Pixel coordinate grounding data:
--
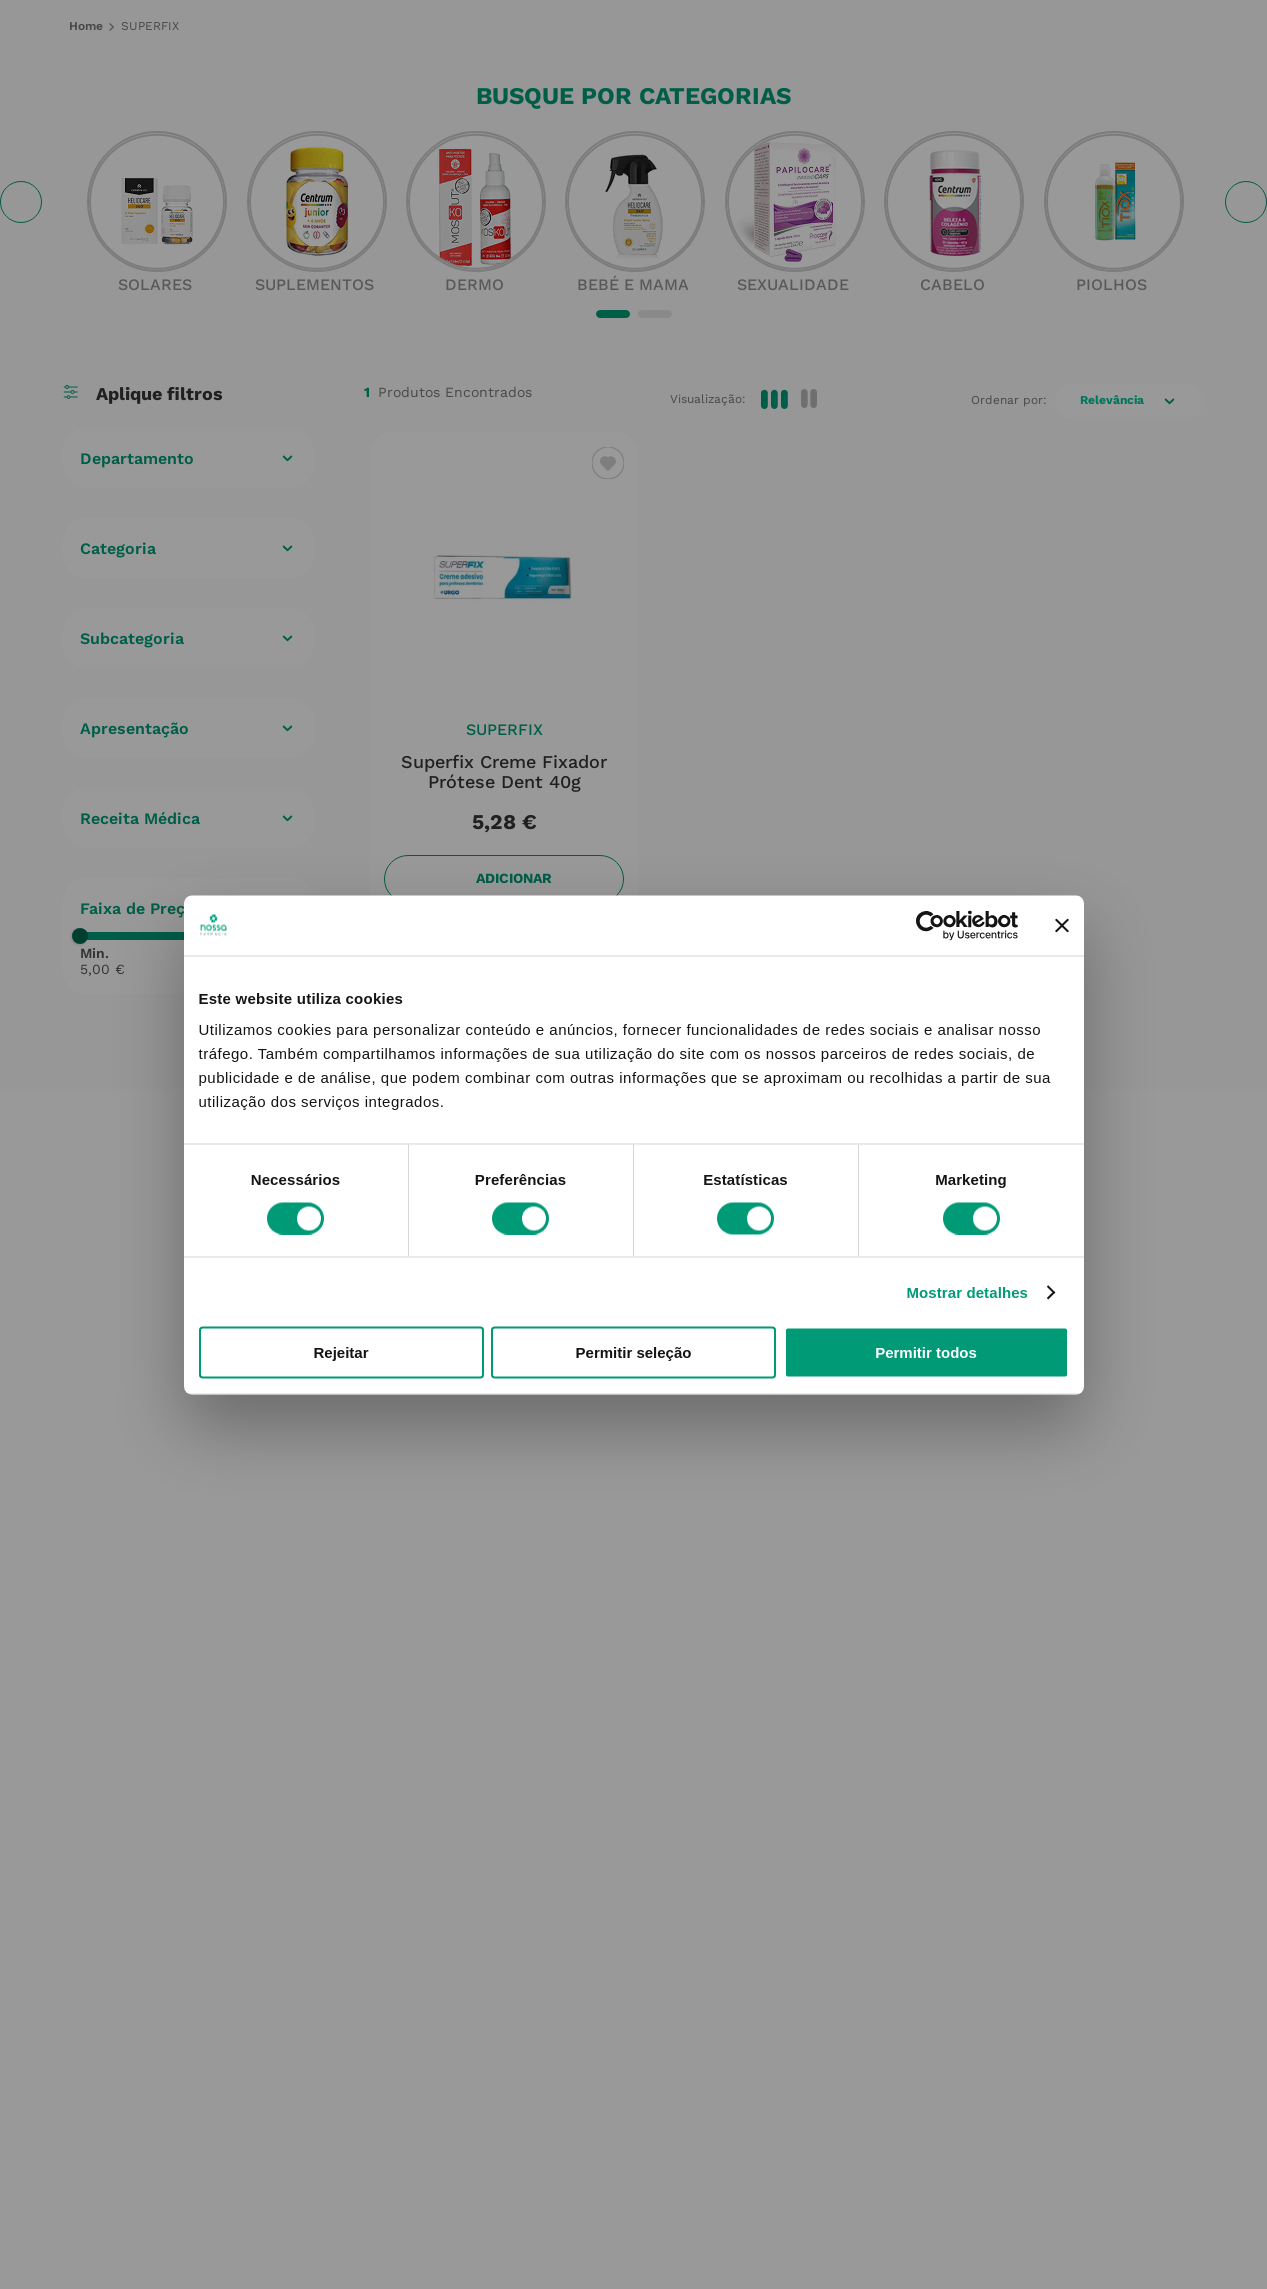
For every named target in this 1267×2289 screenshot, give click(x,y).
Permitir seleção (634, 1352)
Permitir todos (926, 1352)
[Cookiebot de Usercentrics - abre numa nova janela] (930, 925)
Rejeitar (340, 1352)
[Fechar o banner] (1062, 925)
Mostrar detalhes (967, 1291)
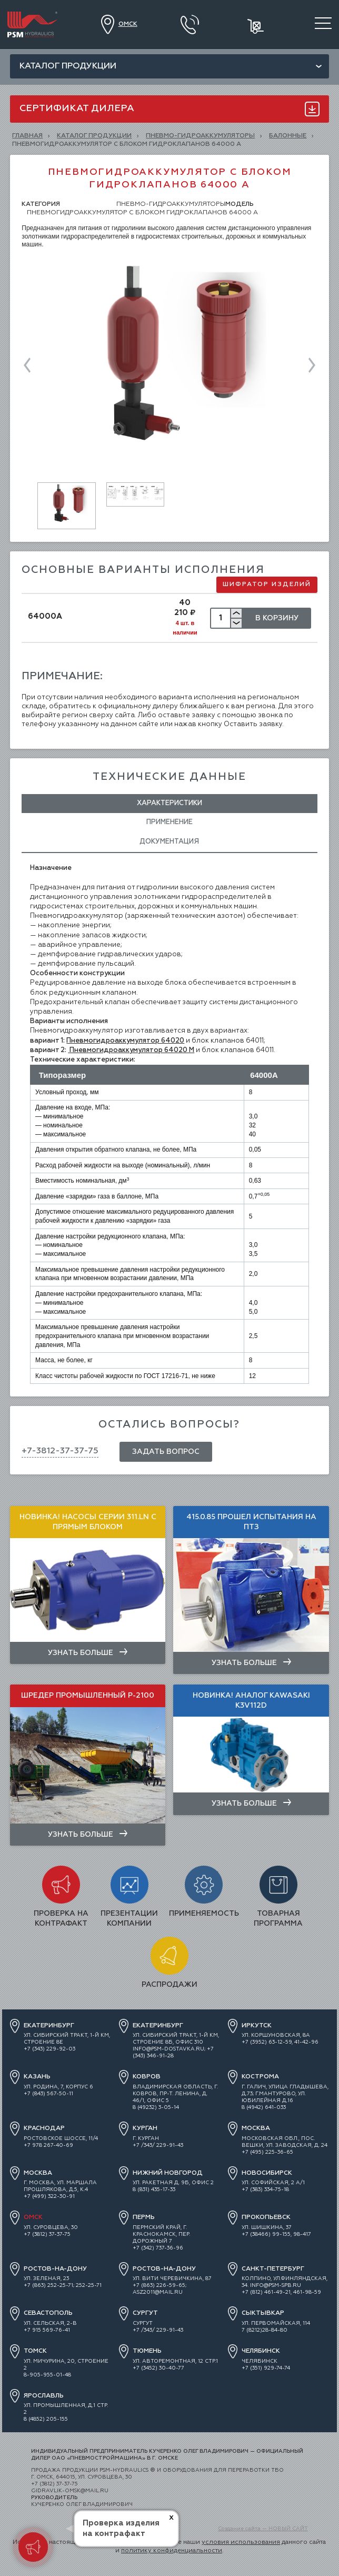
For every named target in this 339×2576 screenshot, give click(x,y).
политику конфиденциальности (171, 2551)
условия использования (241, 2542)
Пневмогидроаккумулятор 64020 (125, 1040)
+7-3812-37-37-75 (60, 1451)
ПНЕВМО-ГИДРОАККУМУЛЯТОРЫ (200, 136)
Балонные (287, 136)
--
• TASK TO CARRY OUT: A word-for-word copy of the records is required. Leave out every picture.

• PROBLEM SOLUTION:
For every named target in this 1267×2289 screenshot, give click(x,y).
Permitir seleção (634, 1352)
Permitir todos (926, 1352)
[Cookiebot de Usercentrics - abre numa nova janela] (930, 925)
Rejeitar (340, 1352)
[Fechar o banner] (1062, 925)
Mostrar detalhes (967, 1291)
For every named target in this 339×2576 screenshot, give click(x,y).
политику конфиденциальности (171, 2551)
условия использования (241, 2542)
Пневмогидроаккумулятор 64020 (125, 1040)
+7-3812-37-37-75 (60, 1451)
ПНЕВМО-ГИДРОАККУМУЛЯТОРЫ (200, 136)
Балонные (287, 136)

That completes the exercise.